DESCRIPTION OF THE TASK
Reproduce every line below exactly as written; do not include the images.

[Extracted page text data]
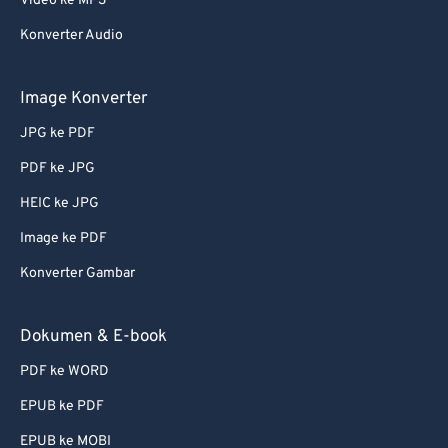
Video ke MP3
62
62
Konverter Audio
63
63
64
64
Image Konverter
65
65
JPG ke PDF
66
66
PDF ke JPG
67
67
HEIC ke JPG
68
68
Image ke PDF
69
69
Konverter Gambar
70
70
71
71
Dokumen & E-book
72
72
PDF ke WORD
73
73
EPUB ke PDF
74
74
EPUB ke MOBI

THE ANSWER
Video ke MP3
62
62
Konverter Audio
63
63
64
64
Image Konverter
65
65
JPG ke PDF
66
66
PDF ke JPG
67
67
HEIC ke JPG
68
68
Image ke PDF
69
69
Konverter Gambar
70
70
71
71
Dokumen & E-book
72
72
PDF ke WORD
73
73
EPUB ke PDF
74
74
EPUB ke MOBI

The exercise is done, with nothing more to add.